[Transcribed page contents]
================================
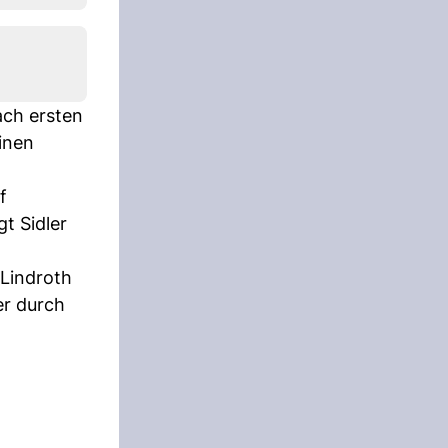
ach ersten
inen
f
t Sidler
 Lindroth
er durch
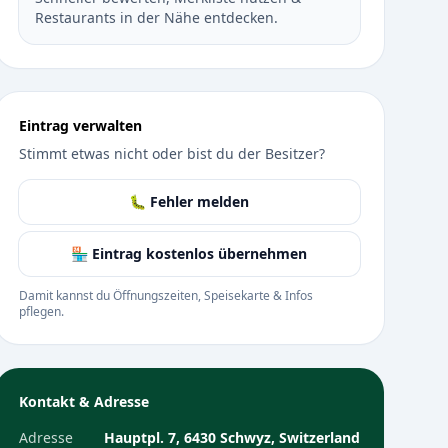
Restaurants in der Nähe entdecken.
Eintrag verwalten
Stimmt etwas nicht oder bist du der Besitzer?
🐛 Fehler melden
🏪 Eintrag kostenlos übernehmen
Damit kannst du Öffnungszeiten, Speisekarte & Infos
pflegen.
Kontakt & Adresse
Adresse
Hauptpl. 7, 6430 Schwyz, Switzerland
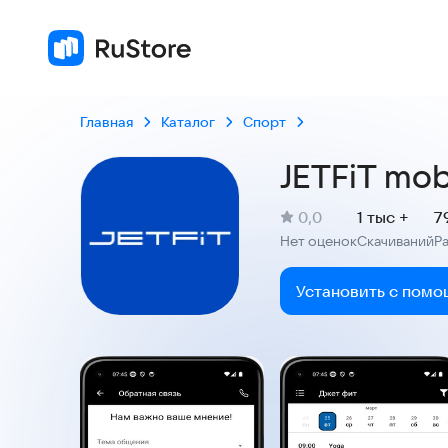
Главная
Каталог
Спорт
JETFiT mob
(
)
0,0
1 тыс +
7
Рейтинг:
Нет оценок
Скачиваний
Р
:
:
Установить с помо
Скриншоты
================================
Looking at the records above, how many lines have the word "Eintrag" in them? State the number only.

[Exercise response] 2